Je n’en ai absolument pas peur ! Les deux courses sont très éloignées l’une de l’autre. Il est facile de faire le Giro, récupérer pendant deux ou trois semaines et reprendre l’entraînement pour la Vuelta. On l’a vu l’an dernier avec Vincenzo Nibali. On ne termine pas 2ème d’un Grand Tour sans être en forme. Ni faire le Championnat du Monde qu’il a fait. Clairement, même s’il n’a pas gagné, il était le plus fort au Mondial… après ma chute (il rit) ! En revanche, le plus malin, c’était Rui-Alberto Faria Da Costa.
Vous avez fait partie de la Française des Jeux aux débuts de l’équipe en 1997. Continuez-vous à suivre les résultats de la jeune génération ?

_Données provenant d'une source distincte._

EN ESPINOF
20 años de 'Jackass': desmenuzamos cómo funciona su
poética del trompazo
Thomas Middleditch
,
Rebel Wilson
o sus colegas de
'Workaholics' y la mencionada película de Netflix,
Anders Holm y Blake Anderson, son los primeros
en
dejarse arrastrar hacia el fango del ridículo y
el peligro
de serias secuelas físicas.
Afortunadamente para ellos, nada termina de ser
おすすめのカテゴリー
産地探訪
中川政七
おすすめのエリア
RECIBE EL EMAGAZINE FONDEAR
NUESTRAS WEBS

Ça a toujours été une équipe jeune. Du moins, Marc Madiot l’a transformé comme cela. Car quand je suis arrivé, il y avait de grands coureurs. Stéphane Heulot était un coureur exceptionnel. Il y avait aussi Davide Rebellin, Max Sciandri, Mauro Gianetti. Je crois que nous avons gagné trois Coupes du Monde lors de la première année. Marc Madiot essaye de révéler les jeunes talents et les rendre meilleurs. Je me rappelle l’avoir vu l’an dernier. J’en ai profité pour le remercier de m’avoir donné l’opportunité de courir en Europe. Alain Gallopin est celui qui m’a détecté, Madiot celui qui m’a fait signer. Ça a été une belle expérience de venir des États-Unis. À l’époque, il n’y avait pas de téléphones portables ! C’était une transition difficile. Et puis ce n’était pas évident d’apprendre une nouvelle langue. Mais j’ai bien aimé cette expérience, même si c’était difficile. J’étais un peu plus lourd à cette époque, même un peu gros, mais c’était le mal du pays (il rit).
Selon vous, jusqu’à quel âge peut-on gagner un Grand Tour ?

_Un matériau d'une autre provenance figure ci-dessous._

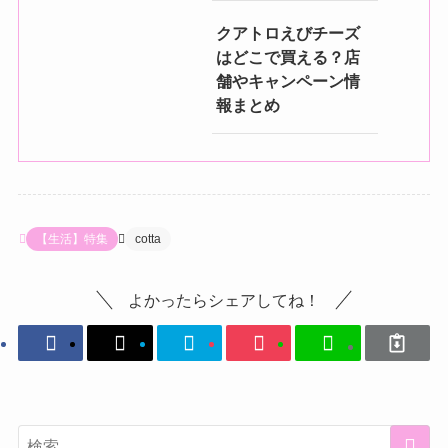
クアトロえびチーズ
はどこで買える？店
舗やキャンペーン情
報まとめ
【生活】特集
cotta
よかったらシェアしてね！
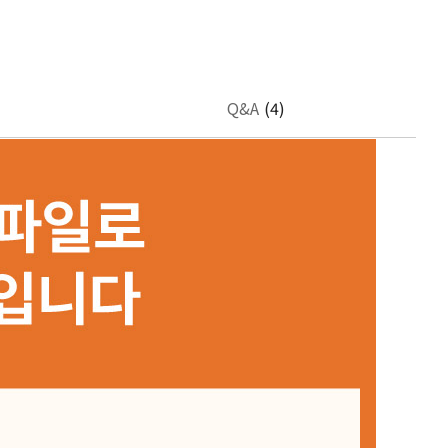
Q&A
(4)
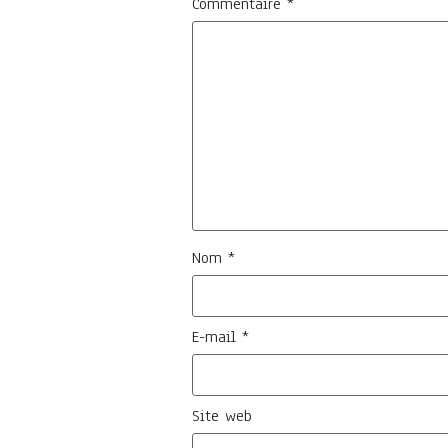
Commentaire
*
Nom
*
E-mail
*
Site web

Je ne sais pas. Bien sûr, tout le monde pensait que la limite c’était 35 ans. L’an dernier, j’ai gagné à 41 ans. Je me pose parfois cette question. Miguel Indurain, par exemple, était-il fini ou n’avait-il plus l’envie de continuer en 1996 ? Il a perdu un Tour de France et a dit qu’il arrêtait. Mais il a gagné cinq Tours de France. Peut-être ne voulait-il pas en gagner un sixième. Me concernant, je sais que cette année, les jambes sont aussi bonnes que l’an dernier. La forme est toujours là. Même à 43 ans, je pense pouvoir gagner le Giro ou la Vuelta. Le seul aspect sur lequel j’ai régressé, c’est mon sprint. Mais je ne suis pas sûr que ce soit l’âge. C’est peut-être lié au poids. J’étais bien plus rapide quand j’étais plus jeune, mais j’étais aussi plus lourd.
Propos recueillis à Alcudia le 13 février 2014.